--- START ---
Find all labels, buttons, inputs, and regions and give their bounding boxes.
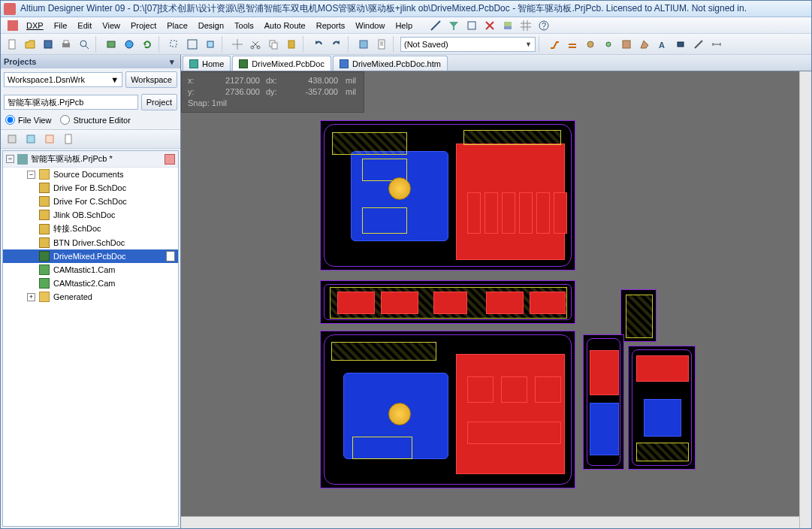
route-diff-icon[interactable] [564,36,581,53]
tree-item[interactable]: BTN Driver.SchDoc [3,236,178,249]
panel-menu-icon[interactable]: ▾ [167,56,177,67]
html-icon [340,59,349,68]
tree-item[interactable]: Drive For C.SchDoc [3,195,178,208]
radio-file-view[interactable]: File View [5,115,51,125]
tool-select-icon[interactable] [463,17,480,34]
svg-rect-9 [44,41,52,48]
doc-status-icon [165,154,175,165]
route-track-icon[interactable] [546,36,563,53]
browse-icon[interactable] [355,36,372,53]
redo-icon[interactable] [328,36,345,53]
menu-file[interactable]: File [50,20,72,32]
panel-tool-2-icon[interactable] [23,131,39,147]
workspace-icon[interactable] [121,36,137,53]
pcb-canvas[interactable]: x: 2127.000 dx: 438.000 mil y: 2736.000 … [181,71,811,528]
tool-help-icon[interactable]: ? [536,17,552,34]
tree-root-label: 智能车驱动板.PrjPcb * [31,153,113,165]
save-icon[interactable] [40,36,56,53]
place-line-icon[interactable] [690,36,707,53]
place-fill-icon[interactable] [618,36,635,53]
svg-rect-0 [8,20,18,31]
menu-view[interactable]: View [98,20,125,32]
open-icon[interactable] [22,36,38,53]
place-string-icon[interactable]: A [654,36,671,53]
report-icon[interactable] [373,36,390,53]
horizontal-scrollbar[interactable] [181,516,799,528]
svg-rect-26 [360,41,367,48]
tree-item-selected[interactable]: DriveMixed.PcbDoc [3,249,178,263]
refresh-icon[interactable] [139,36,155,53]
new-icon[interactable] [4,36,20,53]
tree-item[interactable]: CAMtastic2.Cam [3,277,178,290]
tree-source-documents[interactable]: − Source Documents [3,168,178,181]
tool-clear-icon[interactable] [481,17,498,34]
project-field[interactable]: 智能车驱动板.PrjPcb [4,95,138,110]
menu-place[interactable]: Place [162,20,192,32]
svg-rect-34 [8,135,16,143]
tab-htm[interactable]: DriveMixed.PcbDoc.htm [333,56,448,71]
workspace-select[interactable]: Workspace1.DsnWrk ▼ [4,72,122,87]
zoom-fit-icon[interactable] [184,36,201,53]
main-toolbar: (Not Saved) ▼ A [1,34,811,55]
menu-dxp[interactable]: DXP [22,20,48,32]
panel-header[interactable]: Projects ▾ [1,55,180,68]
place-polygon-icon[interactable] [636,36,653,53]
projects-panel: Projects ▾ Workspace1.DsnWrk ▼ Workspace… [1,55,181,528]
svg-text:?: ? [542,21,546,30]
tool-grid-icon[interactable] [518,17,534,34]
panel-tool-4-icon[interactable] [60,131,77,147]
radio-structure-editor[interactable]: Structure Editor [60,115,130,125]
place-component-icon[interactable] [672,36,689,53]
snapshot-combo[interactable]: (Not Saved) ▼ [400,37,536,52]
tab-home[interactable]: Home [183,56,231,71]
tree-item[interactable]: Drive For B.SchDoc [3,181,178,195]
paste-icon[interactable] [283,36,300,53]
tool-filter-icon[interactable] [445,17,462,34]
collapse-icon[interactable]: − [27,171,35,179]
coordinate-hud: x: 2127.000 dx: 438.000 mil y: 2736.000 … [181,71,364,113]
project-tree[interactable]: − 智能车驱动板.PrjPcb * − Source Documents Dri… [2,150,179,527]
menu-help[interactable]: Help [391,20,417,32]
chevron-down-icon: ▼ [110,75,119,84]
tree-item[interactable]: CAMtastic1.Cam [3,263,178,277]
cut-icon[interactable] [247,36,264,53]
menu-design[interactable]: Design [194,20,228,32]
place-dimension-icon[interactable] [708,36,725,53]
menu-tools[interactable]: Tools [230,20,258,32]
panel-tool-3-icon[interactable] [41,131,58,147]
print-icon[interactable] [58,36,74,53]
tree-root[interactable]: − 智能车驱动板.PrjPcb * [3,151,178,168]
svg-rect-17 [188,40,197,49]
copy-icon[interactable] [265,36,282,53]
preview-icon[interactable] [76,36,92,53]
tree-item[interactable]: Jlink OB.SchDoc [3,208,178,222]
svg-point-28 [587,41,593,47]
zoom-selected-icon[interactable] [202,36,219,53]
menu-autoroute[interactable]: Auto Route [260,20,310,32]
svg-rect-35 [27,135,35,143]
menu-edit[interactable]: Edit [73,20,96,32]
collapse-icon[interactable]: − [6,155,14,163]
vertical-scrollbar[interactable] [799,71,811,528]
tree-item[interactable]: 转接.SchDoc [3,222,178,236]
panel-tool-1-icon[interactable] [4,131,20,147]
devices-icon[interactable] [103,36,119,53]
tab-pcbdoc[interactable]: DriveMixed.PcbDoc [232,56,331,71]
cross-probe-icon[interactable] [229,36,246,53]
tree-generated[interactable]: + Generated [3,290,178,304]
expand-icon[interactable]: + [27,293,35,301]
tool-measure-icon[interactable] [427,17,444,34]
project-button[interactable]: Project [141,94,177,110]
tool-layers-icon[interactable] [500,17,516,34]
undo-icon[interactable] [310,36,327,53]
menu-project[interactable]: Project [126,20,161,32]
dxp-icon[interactable] [7,20,19,32]
place-via-icon[interactable] [600,36,617,53]
menu-reports[interactable]: Reports [312,20,350,32]
workspace-button[interactable]: Workspace [125,71,177,88]
place-pad-icon[interactable] [582,36,599,53]
svg-rect-7 [9,40,15,49]
zoom-area-icon[interactable] [166,36,183,53]
menu-window[interactable]: Window [351,20,389,32]
view-mode-radios: File View Structure Editor [1,113,180,129]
--- END ---
▶ Task item
Recopy the full listing exactly, passing over any picture.

▶ Solution to this problem
Find all labels, buttons, inputs, and regions and give their bounding boxes.
route-diff-icon[interactable] [564,36,581,53]
tree-item[interactable]: BTN Driver.SchDoc [3,236,178,249]
panel-menu-icon[interactable]: ▾ [167,56,177,67]
html-icon [340,59,349,68]
tree-item[interactable]: Drive For C.SchDoc [3,195,178,208]
radio-file-view[interactable]: File View [5,115,51,125]
tool-select-icon[interactable] [463,17,480,34]
svg-rect-9 [44,41,52,48]
doc-status-icon [165,154,175,165]
route-track-icon[interactable] [546,36,563,53]
browse-icon[interactable] [355,36,372,53]
redo-icon[interactable] [328,36,345,53]
menu-file[interactable]: File [50,20,72,32]
panel-tool-2-icon[interactable] [23,131,39,147]
workspace-icon[interactable] [121,36,137,53]
pcb-canvas[interactable]: x: 2127.000 dx: 438.000 mil y: 2736.000 … [181,71,811,528]
tool-help-icon[interactable]: ? [536,17,552,34]
tree-root-label: 智能车驱动板.PrjPcb * [31,153,113,165]
save-icon[interactable] [40,36,56,53]
place-line-icon[interactable] [690,36,707,53]
place-fill-icon[interactable] [618,36,635,53]
svg-rect-0 [8,20,18,31]
menu-view[interactable]: View [98,20,125,32]
open-icon[interactable] [22,36,38,53]
place-string-icon[interactable]: A [654,36,671,53]
report-icon[interactable] [373,36,390,53]
horizontal-scrollbar[interactable] [181,516,799,528]
svg-rect-26 [360,41,367,48]
tree-item-selected[interactable]: DriveMixed.PcbDoc [3,249,178,263]
refresh-icon[interactable] [139,36,155,53]
new-icon[interactable] [4,36,20,53]
tree-item[interactable]: CAMtastic2.Cam [3,277,178,290]
tree-source-documents[interactable]: − Source Documents [3,168,178,181]
tool-clear-icon[interactable] [481,17,498,34]
project-field[interactable]: 智能车驱动板.PrjPcb [4,95,138,110]
menu-place[interactable]: Place [162,20,192,32]
svg-rect-34 [8,135,16,143]
tab-htm[interactable]: DriveMixed.PcbDoc.htm [333,56,448,71]
workspace-select[interactable]: Workspace1.DsnWrk ▼ [4,72,122,87]
zoom-fit-icon[interactable] [184,36,201,53]
main-toolbar: (Not Saved) ▼ A [1,34,811,55]
menu-dxp[interactable]: DXP [22,20,48,32]
panel-header[interactable]: Projects ▾ [1,55,180,68]
place-polygon-icon[interactable] [636,36,653,53]
projects-panel: Projects ▾ Workspace1.DsnWrk ▼ Workspace… [1,55,181,528]
svg-text:?: ? [542,21,546,30]
tool-grid-icon[interactable] [518,17,534,34]
panel-tool-4-icon[interactable] [60,131,77,147]
radio-structure-editor[interactable]: Structure Editor [60,115,130,125]
place-component-icon[interactable] [672,36,689,53]
snapshot-combo[interactable]: (Not Saved) ▼ [400,37,536,52]
tab-home[interactable]: Home [183,56,231,71]
tree-item[interactable]: Drive For B.SchDoc [3,181,178,195]
paste-icon[interactable] [283,36,300,53]
tool-filter-icon[interactable] [445,17,462,34]
collapse-icon[interactable]: − [27,171,35,179]
coordinate-hud: x: 2127.000 dx: 438.000 mil y: 2736.000 … [181,71,364,113]
project-tree[interactable]: − 智能车驱动板.PrjPcb * − Source Documents Dri… [2,150,179,527]
menu-help[interactable]: Help [391,20,417,32]
chevron-down-icon: ▼ [110,75,119,84]
tree-item[interactable]: CAMtastic1.Cam [3,263,178,277]
cut-icon[interactable] [247,36,264,53]
menu-design[interactable]: Design [194,20,228,32]
place-dimension-icon[interactable] [708,36,725,53]
menu-tools[interactable]: Tools [230,20,258,32]
panel-tool-3-icon[interactable] [41,131,58,147]
print-icon[interactable] [58,36,74,53]
tree-root[interactable]: − 智能车驱动板.PrjPcb * [3,151,178,168]
svg-rect-17 [188,40,197,49]
copy-icon[interactable] [265,36,282,53]
preview-icon[interactable] [76,36,92,53]
tree-item[interactable]: Jlink OB.SchDoc [3,208,178,222]
svg-point-28 [587,41,593,47]
zoom-selected-icon[interactable] [202,36,219,53]
menu-autoroute[interactable]: Auto Route [260,20,310,32]
svg-rect-35 [27,135,35,143]
menu-edit[interactable]: Edit [73,20,96,32]
collapse-icon[interactable]: − [6,155,14,163]
vertical-scrollbar[interactable] [799,71,811,528]
tree-item[interactable]: 转接.SchDoc [3,222,178,236]
panel-tool-1-icon[interactable] [4,131,20,147]
devices-icon[interactable] [103,36,119,53]
tab-pcbdoc[interactable]: DriveMixed.PcbDoc [232,56,331,71]
cross-probe-icon[interactable] [229,36,246,53]
tree-generated[interactable]: + Generated [3,290,178,304]
expand-icon[interactable]: + [27,293,35,301]
tool-measure-icon[interactable] [427,17,444,34]
project-button[interactable]: Project [141,94,177,110]
tool-layers-icon[interactable] [500,17,516,34]
undo-icon[interactable] [310,36,327,53]
menu-project[interactable]: Project [126,20,161,32]
dxp-icon[interactable] [7,20,19,32]
place-via-icon[interactable] [600,36,617,53]
menu-reports[interactable]: Reports [312,20,350,32]
workspace-button[interactable]: Workspace [125,71,177,88]
place-pad-icon[interactable] [582,36,599,53]
svg-rect-7 [9,40,15,49]
zoom-area-icon[interactable] [166,36,183,53]
menu-window[interactable]: Window [351,20,389,32]
view-mode-radios: File View Structure Editor [1,113,180,129]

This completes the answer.